Questions you Shouldn't Ask
Date: Jan 31 2006
A rough guess is that 20 percent of the questions I field from loaddata.com subscribers concern data for a wildcat rifle the inquirer recently purchased. About half of these are easily answered, since the “wildcat” in question is actually simply an “improved” version of a standard cartridge. Some of these are listed in standard loading manuals or on loaddata.com, but many aren’t. I’ve already done a column on this problem, so you could look up the long version. The short version goes like this:
Use loading data for the standard round. Watch the chronograph carefully as you shoot. When you get about 100 fps over normal muzzle velocities for the standard cartridge, stop adding powder, because that’s about all any improved round gains over the standard round.
Now let’s look at wilder wildcats, the ones formed by necking cases up and down, or by actually reforming brass in a special die. Often rifles chambered for such rounds can be purchased at pretty low prices, because most shooters don’t want to mess with them.
There’s a reason for this: These days there’s almost no reason for 99 percent of the wildcats invented, as some factory round will easily do the same job – which is also probably the very reason the guy wants to sell the rifle. He paid $2,500 for somebody to make it and $150 for custom dies, but he’s found that the factory rifles and $30 dies he owns do the same job. Oh, and he’s pretty sure the barrel’s starting to wear out as well.

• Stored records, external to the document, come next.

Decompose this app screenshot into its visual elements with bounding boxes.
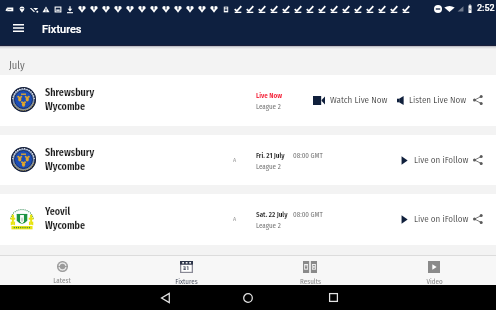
staticText: League 2	[256, 102, 281, 110]
staticText: Sat. 22 July	[256, 210, 288, 218]
staticText: Watch Live Now	[330, 95, 388, 106]
button[interactable]: Live on iFollow	[401, 155, 469, 166]
staticText: Live on iFollow	[414, 214, 469, 225]
staticText: Live Now	[256, 91, 283, 99]
button[interactable]: Watch Live Now	[313, 95, 388, 106]
staticText: Wycombe	[45, 101, 86, 113]
button[interactable]: Back	[154, 290, 176, 305]
staticText: 08:00 GMT	[293, 151, 323, 159]
button[interactable]: Yeovil	[0, 194, 496, 245]
staticText: Shrewsbury	[45, 147, 95, 159]
staticText: Latest	[53, 276, 71, 284]
button[interactable]: Shrewsbury	[0, 135, 496, 185]
staticText: Video	[426, 277, 443, 285]
button[interactable]: Share	[469, 210, 487, 228]
staticText: 08:00 GMT	[293, 210, 323, 218]
staticText: League 2	[256, 221, 281, 229]
staticText: July	[9, 59, 25, 72]
button[interactable]: Shrewsbury	[0, 75, 496, 126]
staticText: Results	[300, 277, 321, 285]
staticText: Shrewsbury	[45, 87, 95, 99]
staticText: Yeovil	[45, 206, 71, 218]
button[interactable]: Fixtures	[124, 256, 248, 285]
staticText: Wycombe	[45, 220, 86, 232]
button[interactable]: Share	[469, 151, 487, 169]
button[interactable]: Results	[248, 256, 372, 285]
staticText: Live on iFollow	[414, 155, 469, 166]
button[interactable]: Home	[237, 290, 259, 305]
button[interactable]: Open navigation menu	[5, 15, 31, 41]
staticText: A	[233, 215, 237, 222]
staticText: Fixtures	[175, 277, 198, 285]
staticText: 2:52	[477, 3, 495, 14]
button[interactable]: Share	[469, 91, 487, 109]
staticText: Listen Live Now	[409, 95, 467, 106]
staticText: League 2	[256, 162, 281, 170]
staticText: Fri. 21 July	[256, 151, 285, 159]
button[interactable]: Live on iFollow	[401, 214, 469, 225]
button[interactable]: Video	[372, 256, 496, 285]
staticText: A	[233, 156, 237, 163]
staticText: Fixtures	[42, 23, 82, 36]
button[interactable]: Latest	[0, 256, 124, 285]
button[interactable]: Recent apps	[322, 290, 344, 305]
staticText: Wycombe	[45, 161, 86, 173]
button[interactable]: Listen Live Now	[397, 95, 467, 106]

My advice is that unless the rifle is chambered for a fairly common wildcat such as the 6.5-06 or .25- 284, with a reasonable amount of load data available through common sources, forget it. Unless, of course, the rifle is built on an FN Mauser or pre-64 Winchester Model 70 action and the guy’s asking $400. Call me and I’ll buy it.
Oh, but this wildcat is far superior to any factory round. Right.
An example might be the .30- 338. This came to life as soon as the .338 Winchester Magnum arrived in the 1950s, partly because most people thought Winchester would soon introduce the identical cartridge to the public. Wrong. Instead the .300 Winchester Magnum was slightly longer, I’d guess at least partly so it couldn’t be chambered in old Mausers and ’03 Springfields chambered for the .30-338.